**Task directions**
The reply should contain each record below, returned exactly as given.

**Exercise inputs**
= = =

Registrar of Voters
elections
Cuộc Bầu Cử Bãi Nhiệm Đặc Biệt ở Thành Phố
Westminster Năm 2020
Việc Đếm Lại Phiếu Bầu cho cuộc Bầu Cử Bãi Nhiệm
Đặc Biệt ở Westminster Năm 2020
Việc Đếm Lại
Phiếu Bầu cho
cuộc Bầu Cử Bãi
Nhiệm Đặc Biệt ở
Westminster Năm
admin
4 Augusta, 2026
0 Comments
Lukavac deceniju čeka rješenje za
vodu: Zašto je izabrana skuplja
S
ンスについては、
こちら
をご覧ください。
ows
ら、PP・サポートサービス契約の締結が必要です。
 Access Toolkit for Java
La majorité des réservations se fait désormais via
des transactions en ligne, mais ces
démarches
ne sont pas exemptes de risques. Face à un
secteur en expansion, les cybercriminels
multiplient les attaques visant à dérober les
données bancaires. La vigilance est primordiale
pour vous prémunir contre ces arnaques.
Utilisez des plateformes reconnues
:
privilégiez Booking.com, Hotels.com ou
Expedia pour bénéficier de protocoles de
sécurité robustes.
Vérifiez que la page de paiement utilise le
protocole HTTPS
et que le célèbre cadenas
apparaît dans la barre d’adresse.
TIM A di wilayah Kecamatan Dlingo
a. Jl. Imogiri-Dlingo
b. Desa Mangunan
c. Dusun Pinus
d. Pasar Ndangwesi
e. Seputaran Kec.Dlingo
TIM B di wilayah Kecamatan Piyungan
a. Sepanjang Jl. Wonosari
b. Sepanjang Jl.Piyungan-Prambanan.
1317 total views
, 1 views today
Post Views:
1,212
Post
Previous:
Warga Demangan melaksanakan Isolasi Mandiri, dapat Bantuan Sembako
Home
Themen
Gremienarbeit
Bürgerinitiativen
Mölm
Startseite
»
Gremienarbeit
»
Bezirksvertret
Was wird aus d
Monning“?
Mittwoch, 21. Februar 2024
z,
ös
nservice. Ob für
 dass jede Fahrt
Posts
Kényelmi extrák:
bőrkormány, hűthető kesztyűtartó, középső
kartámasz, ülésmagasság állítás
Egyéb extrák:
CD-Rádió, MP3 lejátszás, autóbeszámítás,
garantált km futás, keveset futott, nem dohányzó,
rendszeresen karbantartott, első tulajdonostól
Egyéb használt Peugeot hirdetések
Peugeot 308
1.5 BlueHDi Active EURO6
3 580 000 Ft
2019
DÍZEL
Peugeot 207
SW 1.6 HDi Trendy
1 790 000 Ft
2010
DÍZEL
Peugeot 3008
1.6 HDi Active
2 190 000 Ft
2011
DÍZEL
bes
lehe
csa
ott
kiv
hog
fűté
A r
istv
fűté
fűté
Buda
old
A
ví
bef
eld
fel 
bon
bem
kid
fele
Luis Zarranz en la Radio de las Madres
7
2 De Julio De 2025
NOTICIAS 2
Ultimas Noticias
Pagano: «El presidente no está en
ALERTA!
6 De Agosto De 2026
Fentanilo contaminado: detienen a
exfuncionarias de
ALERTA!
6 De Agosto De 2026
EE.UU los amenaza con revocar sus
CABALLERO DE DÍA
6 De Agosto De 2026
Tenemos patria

= = =

**Answer area**
Registrar of Voters
elections
Cuộc Bầu Cử Bãi Nhiệm Đặc Biệt ở Thành Phố
Westminster Năm 2020
Việc Đếm Lại Phiếu Bầu cho cuộc Bầu Cử Bãi Nhiệm
Đặc Biệt ở Westminster Năm 2020
Việc Đếm Lại
Phiếu Bầu cho
cuộc Bầu Cử Bãi
Nhiệm Đặc Biệt ở
Westminster Năm
admin
4 Augusta, 2026
0 Comments
Lukavac deceniju čeka rješenje za
vodu: Zašto je izabrana skuplja
S
ンスについては、
こちら
をご覧ください。
ows
ら、PP・サポートサービス契約の締結が必要です。
 Access Toolkit for Java
La majorité des réservations se fait désormais via
des transactions en ligne, mais ces
démarches
ne sont pas exemptes de risques. Face à un
secteur en expansion, les cybercriminels
multiplient les attaques visant à dérober les
données bancaires. La vigilance est primordiale
pour vous prémunir contre ces arnaques.
Utilisez des plateformes reconnues
:
privilégiez Booking.com, Hotels.com ou
Expedia pour bénéficier de protocoles de
sécurité robustes.
Vérifiez que la page de paiement utilise le
protocole HTTPS
et que le célèbre cadenas
apparaît dans la barre d’adresse.
TIM A di wilayah Kecamatan Dlingo
a. Jl. Imogiri-Dlingo
b. Desa Mangunan
c. Dusun Pinus
d. Pasar Ndangwesi
e. Seputaran Kec.Dlingo
TIM B di wilayah Kecamatan Piyungan
a. Sepanjang Jl. Wonosari
b. Sepanjang Jl.Piyungan-Prambanan.
1317 total views
, 1 views today
Post Views:
1,212
Post
Previous:
Warga Demangan melaksanakan Isolasi Mandiri, dapat Bantuan Sembako
Home
Themen
Gremienarbeit
Bürgerinitiativen
Mölm
Startseite
»
Gremienarbeit
»
Bezirksvertret
Was wird aus d
Monning“?
Mittwoch, 21. Februar 2024
z,
ös
nservice. Ob für
 dass jede Fahrt
Posts
Kényelmi extrák:
bőrkormány, hűthető kesztyűtartó, középső
kartámasz, ülésmagasság állítás
Egyéb extrák:
CD-Rádió, MP3 lejátszás, autóbeszámítás,
garantált km futás, keveset futott, nem dohányzó,
rendszeresen karbantartott, első tulajdonostól
Egyéb használt Peugeot hirdetések
Peugeot 308
1.5 BlueHDi Active EURO6
3 580 000 Ft
2019
DÍZEL
Peugeot 207
SW 1.6 HDi Trendy
1 790 000 Ft
2010
DÍZEL
Peugeot 3008
1.6 HDi Active
2 190 000 Ft
2011
DÍZEL
bes
lehe
csa
ott
kiv
hog
fűté
A r
istv
fűté
fűté
Buda
old
A
ví
bef
eld
fel 
bon
bem
kid
fele
Luis Zarranz en la Radio de las Madres
7
2 De Julio De 2025
NOTICIAS 2
Ultimas Noticias
Pagano: «El presidente no está en
ALERTA!
6 De Agosto De 2026
Fentanilo contaminado: detienen a
exfuncionarias de
ALERTA!
6 De Agosto De 2026
EE.UU los amenaza con revocar sus
CABALLERO DE DÍA
6 De Agosto De 2026
Tenemos patria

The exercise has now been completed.